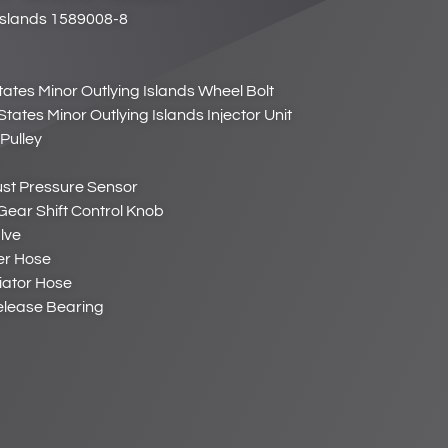
Islands 1589008-8
tates Minor Outlying Islands Wheel Bolt
States Minor Outlying Islands Injector Unit
Pulley
ust Pressure Sensor
Gear Shift Control Knob
lve
er Hose
iator Hose
Release Bearing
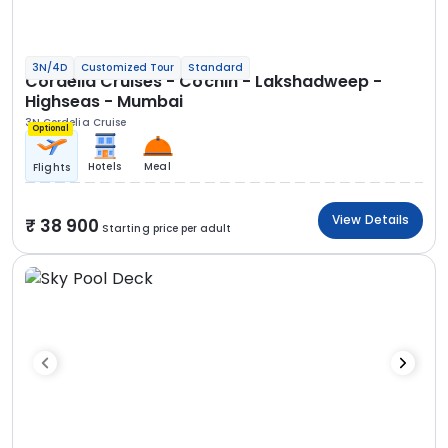
3N/4D
Customized Tour
Standard
Cordelia Cruises - Cochin - Lakshadweep -
Highseas - Mumbai
3N Cordelia Cruise
Optional
Hotels
Meal
Flights
View Details
38 900
Starting price per adult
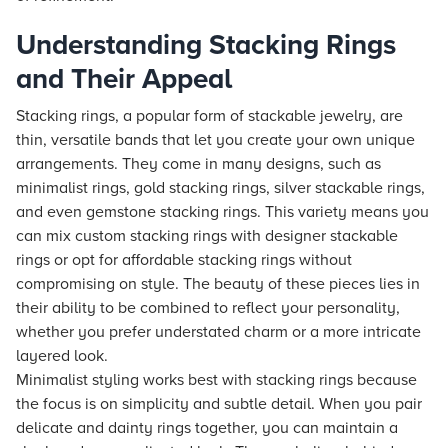
Understanding Stacking Rings
and Their Appeal
Stacking rings, a popular form of stackable jewelry, are
thin, versatile bands that let you create your own unique
arrangements. They come in many designs, such as
minimalist rings, gold stacking rings, silver stackable rings,
and even gemstone stacking rings. This variety means you
can mix custom stacking rings with designer stackable
rings or opt for affordable stacking rings without
compromising on style. The beauty of these pieces lies in
their ability to be combined to reflect your personality,
whether you prefer understated charm or a more intricate
layered look.
Minimalist styling works best with stacking rings because
the focus is on simplicity and subtle detail. When you pair
delicate and dainty rings together, you can maintain a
= = = =
__Your objective__. Report each line in the entries where the string "Outlying" occurs.

__Task solution__.
tates Minor Outlying Islands Wheel Bolt
States Minor Outlying Islands Injector Unit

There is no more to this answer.